I learned this morning that somebody who used to work in the plant centre had died, in her fifties, of cancer, a little over three years after the diagnosis.  I only met her a handful of times, because we were never rostered to work on the same day, but it was a sombre thought, and sadder for my two colleagues, who did work with her.  They will go to the memorial service next week.  I can't remember who it was who said to me recently that we were reaching the stage of life where invitations to funerals started to outstrip those to weddings, but I'm afraid they were right.

The watering took until ten, when we put the hoses away.  I spent the rest of the day wandering about with cans of water looking for odd dry pots, and putting very dry ones in buckets of water to soak for a quarter of an hour, in between helping customers and stints on the till.  Sun and strong wind are a lethal combination for plants in pots, drying the compost out in no time, blowing the pots over, and sending the water everywhere when you try to use the automatic watering system.  Just before five I resumed watering by hand, which allows you to direct the water on to the roots and pick up any rogue pots that have blown over.  We covered the herbaceous section, roses, herbs, and some of the display tables, and were able to use the automatic irrigation on the trees because the nozzles are so close to the ground that the spray has less chance to blow out of the bed before it hits the compost, but there wasn't time to do everything.  At five to six we stopped, tilled up, locked up and went home.  One can only do so much.

A stray late customer queried whether it wasn't too hot to water plants, and wouldn't they get brown spots on their leaves.  I read an article somewhere recently debunking that particular widely held gardening belief.  Certainly the farmers irrigate their crops at all hours of the day.  My colleague's rather tart response was that it was a choice between watering the plants when it was hot, or leaving them to die of thirst.

The robins fledged yesterday, or the day before.  Last night when I was watering in the greenhouse I looked at the nest and it was empty, and the SA said they weren't there earlier in the day.  They made their escape just in time, as today's scorching sun really would have given them heatstroke.  I remember that they made an equally abrupt disappearance last year, and since every last pot was exactly where I left it in the greenhouse, with no signs of disturbance, I think they must have gone voluntarily rather than the nest being robbed by a magpie or cat.

When I got home I had to do my own watering, though at least the Systems Administrator helped, and check my new woodland charity digital slides for a talk on Tuesday, to avoid last minute panics.
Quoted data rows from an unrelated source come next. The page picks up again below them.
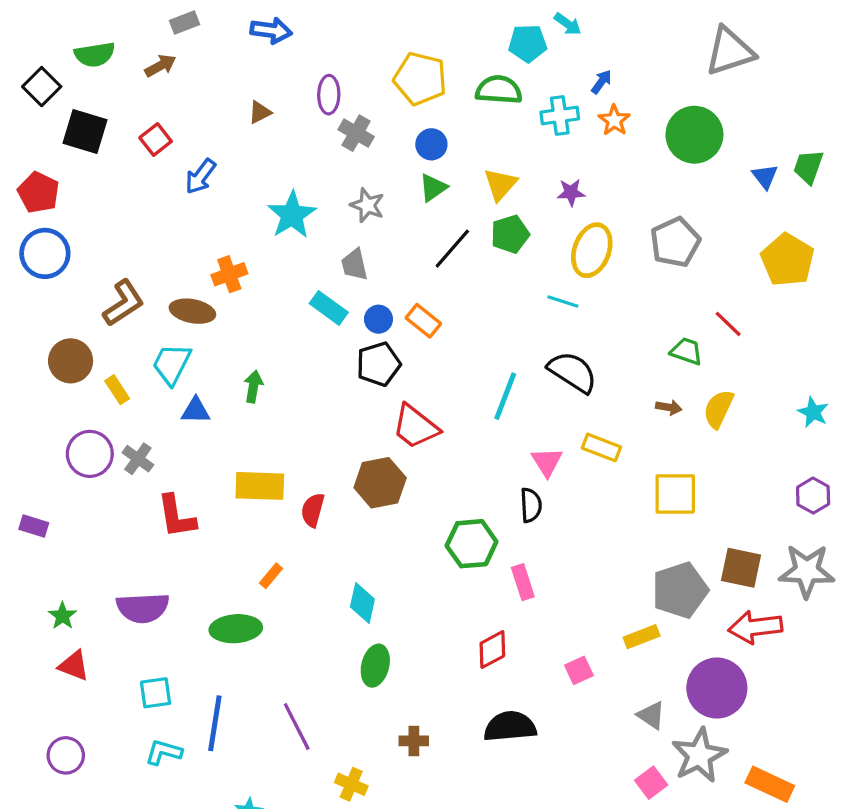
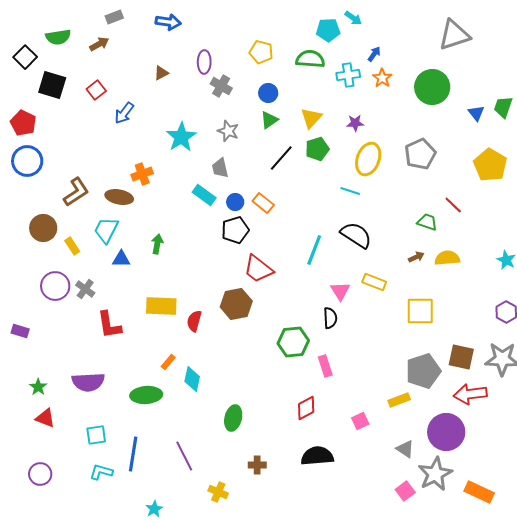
yellow pentagon: (420, 79) -> (261, 52), size x0.7
brown arrow: (669, 407) -> (416, 257), turned -35
yellow semicircle: (718, 409) -> (447, 258), turned 60
cyan diamond: (362, 603) -> (192, 379), moved

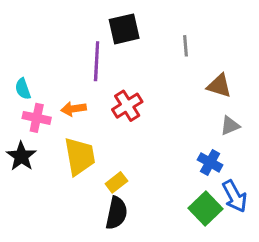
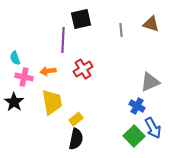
brown triangle: (219, 86) -> (151, 24), moved
gray triangle: (230, 126) -> (150, 82), size x1.5

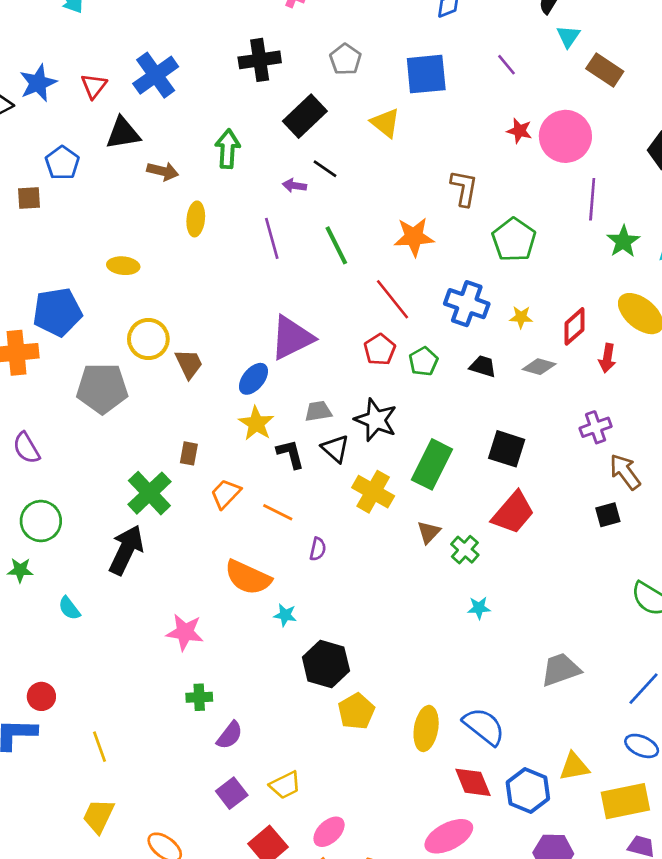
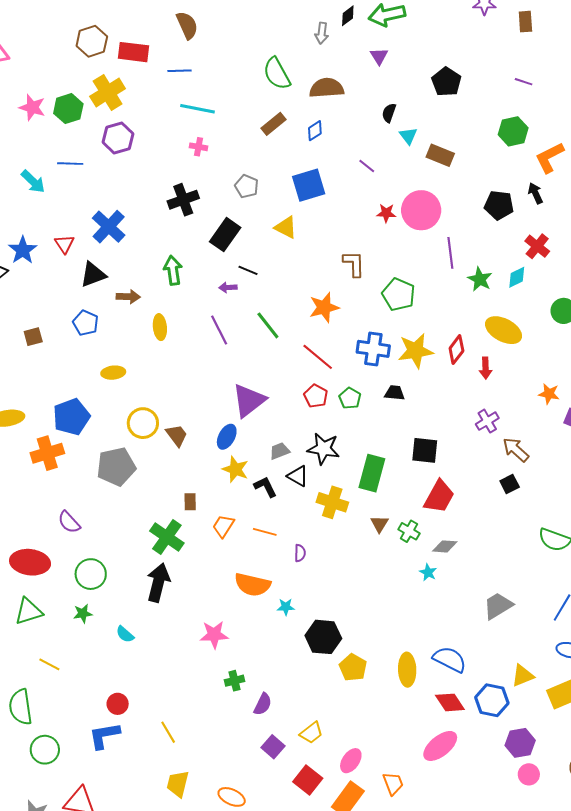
blue pentagon: (62, 163) -> (86, 323), moved
yellow star: (521, 317) -> (415, 351), size x2.0
gray diamond: (539, 367) -> (445, 546), moved
cyan star: (479, 608) -> (428, 572), turned -30

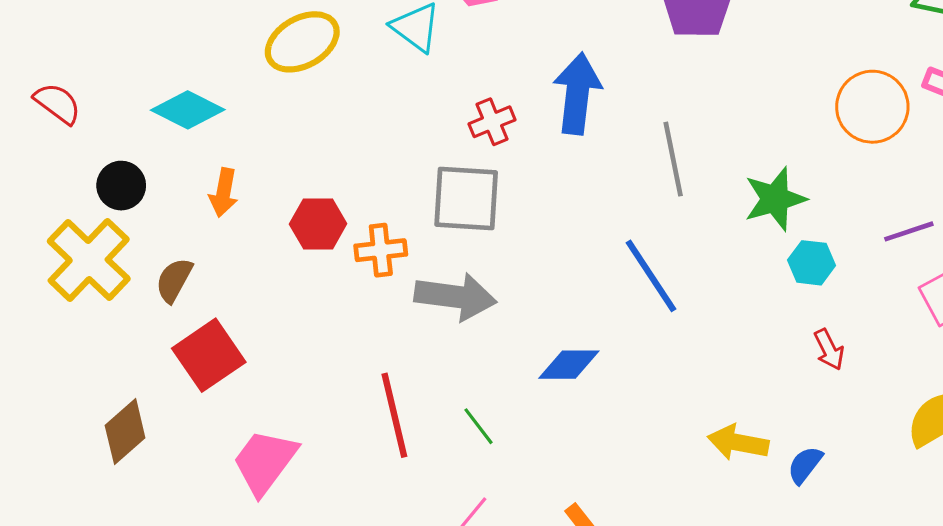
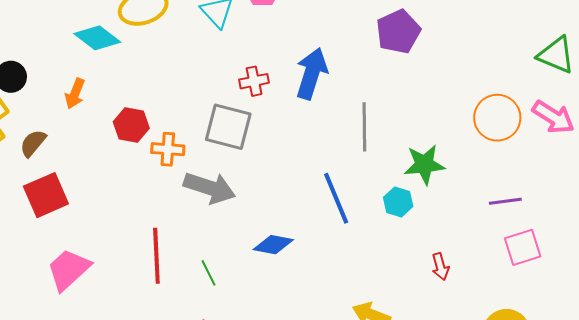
cyan diamond: (188, 110) -> (97, 38), moved
cyan hexagon: (811, 263) -> (398, 202), moved

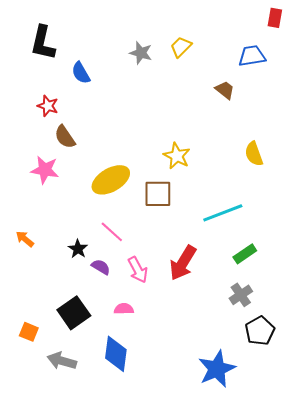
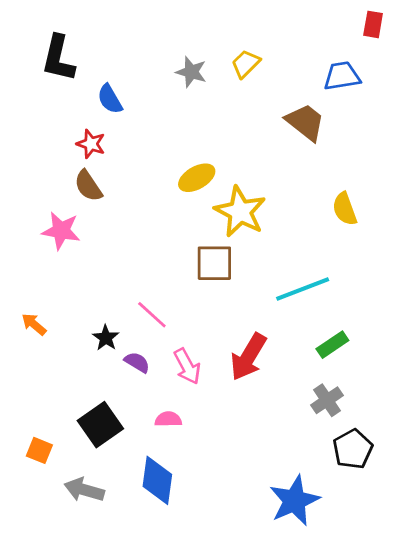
brown trapezoid: (225, 90) -> (305, 122), size x1.5
red star: (48, 106) -> (91, 144), moved
yellow star: (177, 156) -> (240, 212), size x1.4
yellow ellipse: (111, 180) -> (197, 178), moved, size x0.7

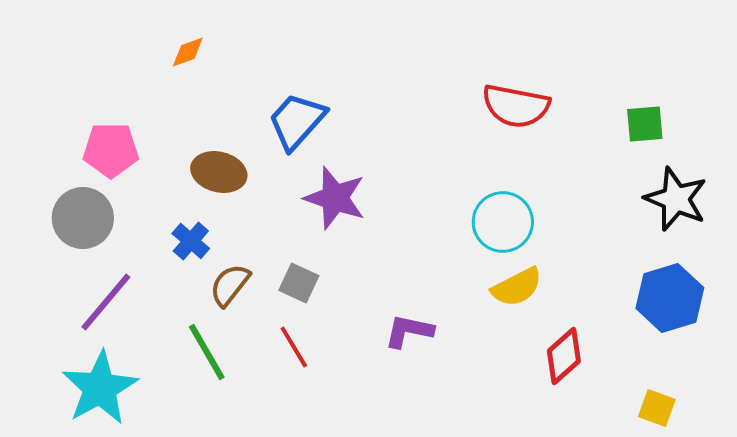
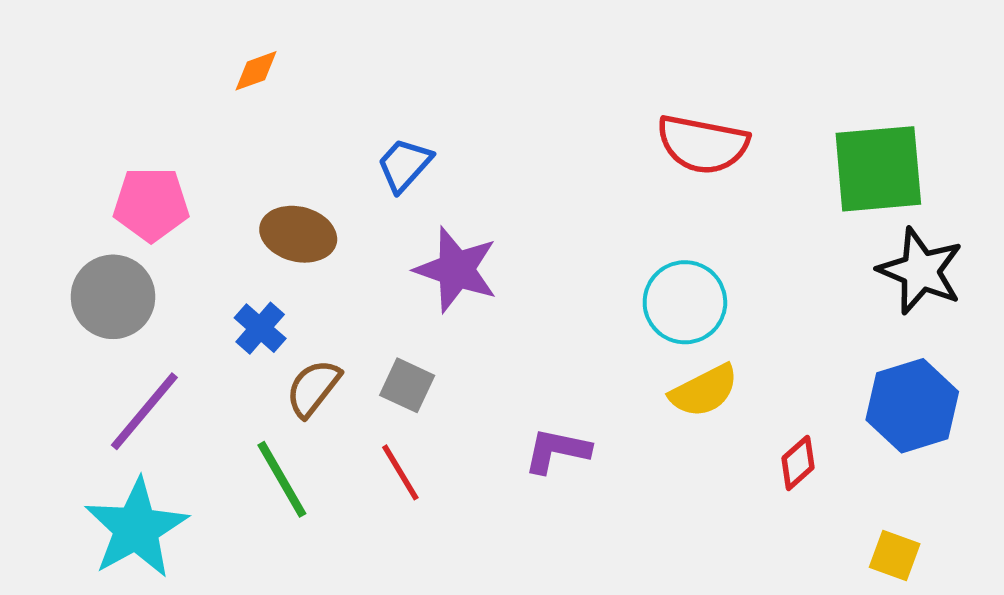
blue trapezoid: (297, 121) -> (404, 165), size x0.7
green square: (645, 124) -> (878, 169), size x1.8
red diamond: (564, 356) -> (798, 463), moved, size x0.7

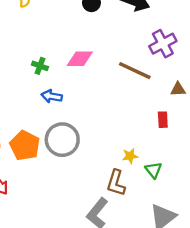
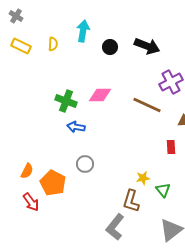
green cross: (40, 66) -> (66, 101), size x1.5
gray circle: (62, 140) -> (85, 164), size x0.6
orange pentagon: (25, 145) -> (53, 183), moved

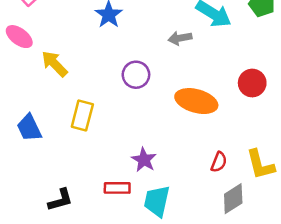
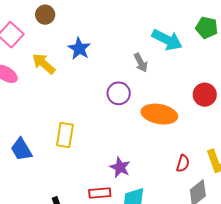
gray arrow: (180, 38) -> (141, 63), turned -102
yellow arrow: (54, 64) -> (44, 64), moved
purple circle: (136, 75) -> (119, 93), moved

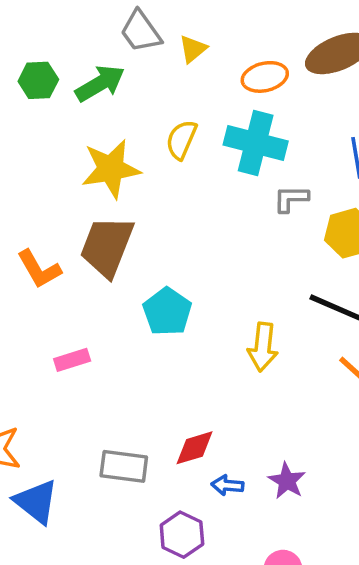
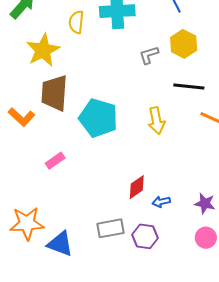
gray L-shape: (291, 199) -> (149, 55), moved
cyan pentagon: (167, 312) -> (98, 118), size x1.4
gray rectangle: (124, 466) -> (110, 228), moved
purple star: (287, 481) -> (205, 203), moved

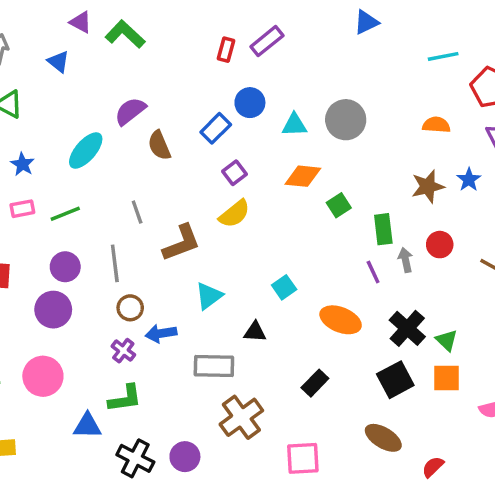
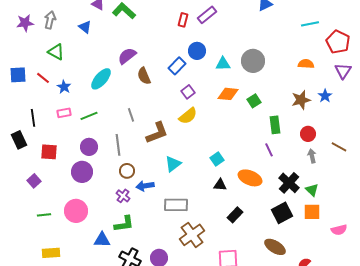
green square: (339, 205) -> (254, 101), moved
gray arrow: (406, 260) -> (312, 156), moved
black triangle: (255, 332) -> (220, 185), moved

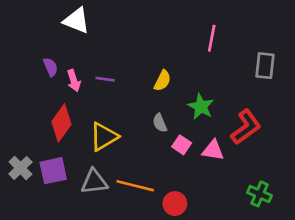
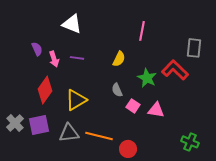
white triangle: (76, 20) -> (72, 24), moved
pink line: (212, 38) -> (142, 31), moved
red L-shape: (246, 127) -> (175, 70), moved, turned -100

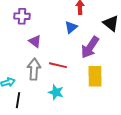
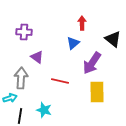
gray arrow: (34, 69) -> (21, 78), moved
cyan star: (56, 92) -> (44, 110), moved

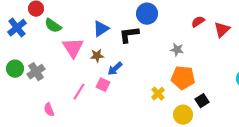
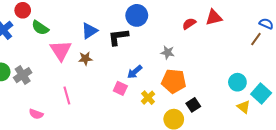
red triangle: (222, 30) -> (214, 17), moved, turned 30
blue arrow: (115, 69) -> (135, 72), moved
pink square: (103, 85) -> (120, 88), moved
pink line: (79, 92) -> (67, 96), turned -48
pink semicircle: (49, 110) -> (36, 114), turned -48

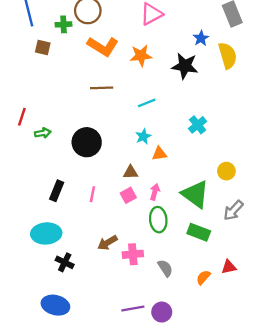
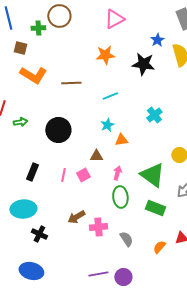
orange L-shape: (103, 46) -> (33, 75), moved
pink square: (128, 195) -> (83, 175), moved

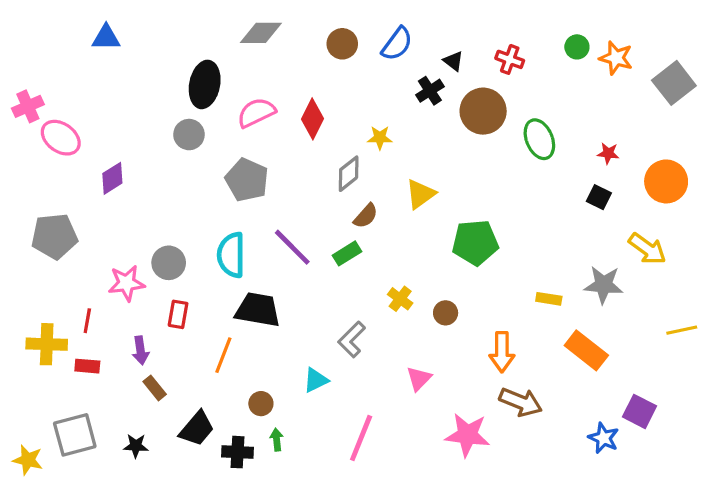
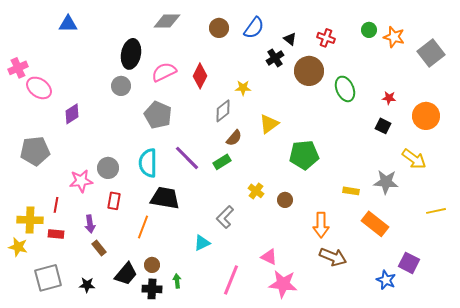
pink triangle: (419, 379) -> (269, 257), moved, turned -48
brown circle: (261, 404) -> (152, 265), moved
pink star: (467, 435) -> (283, 284), moved
yellow star: (28, 460) -> (18, 247), moved

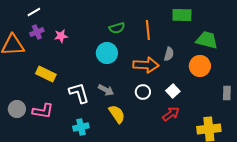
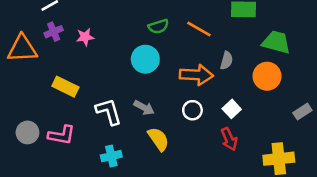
orange line: (148, 30) -> (199, 29), turned -54
gray rectangle: (227, 93) -> (302, 112), turned 56
red arrow: (171, 114) -> (229, 139), turned 102

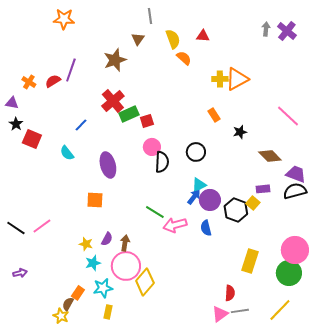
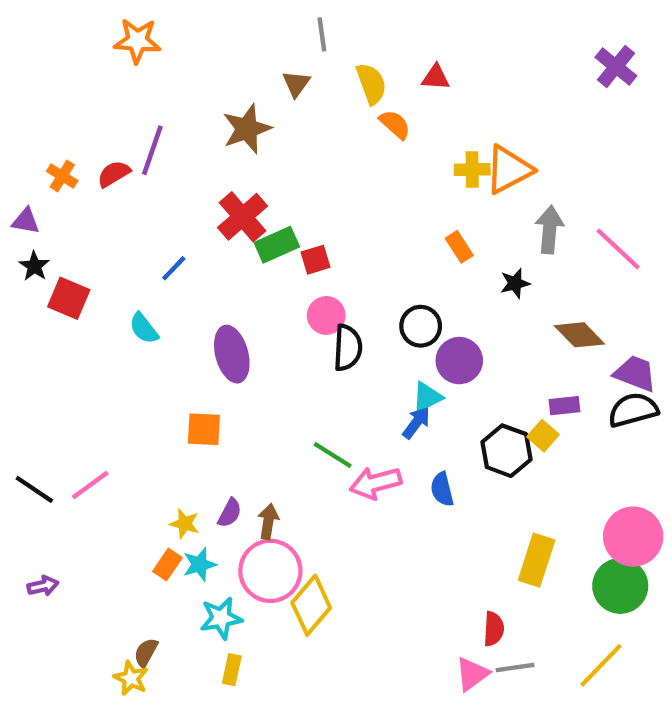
gray arrow: (266, 29) -> (549, 230), moved, size x1.5
purple circle: (210, 200) -> (459, 361), moved
orange rectangle: (78, 293) -> (167, 564), moved

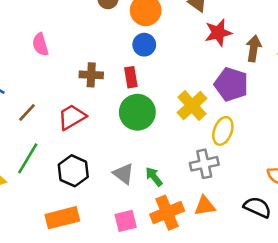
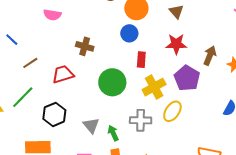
red star: (218, 33) -> (176, 44), moved
pink semicircle: (40, 44) -> (52, 15), turned -78
red rectangle: (131, 77) -> (141, 60), moved
gray cross: (204, 164) -> (141, 120), moved

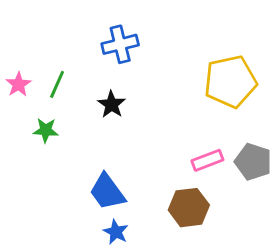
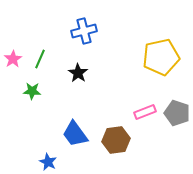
brown hexagon: (189, 208) -> (116, 140), moved
blue star: (116, 232) -> (48, 162), moved

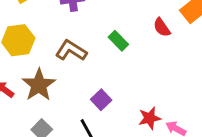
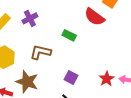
red semicircle: (162, 27) -> (95, 17), size x1.5

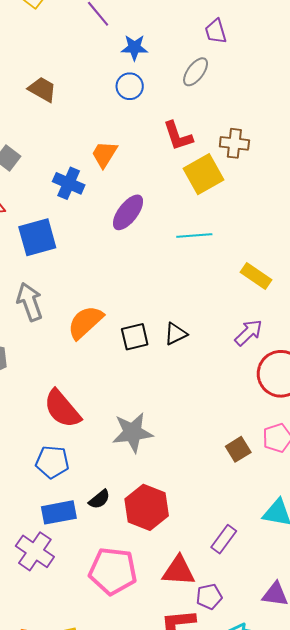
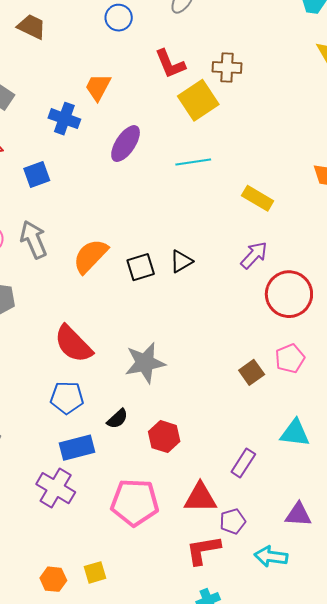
blue square: (37, 237) -> (37, 175), size x0.7
black semicircle: (99, 499) -> (117, 419), moved
red hexagon: (147, 507) -> (164, 437), size x0.7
The charity sent them out as a PowerPoint presentation, which the SA has kindly converted to a sequence of JPEGs on a USB stick which is what my digital projector uses.  Number 27 has rotated ninety degrees anticlockwise on the stick, though it looks fine in PowerPoint on the laptop.  This is a mystery to the SA.  All of it is a mystery to me, but the SA has all of tomorrow to fix it.  Thank goodness today was the last six o'clock finish.  That gives me a whole three quarters of an hour spare after work tomorrow to mug up on the new presentation.  I really don't have the energy now.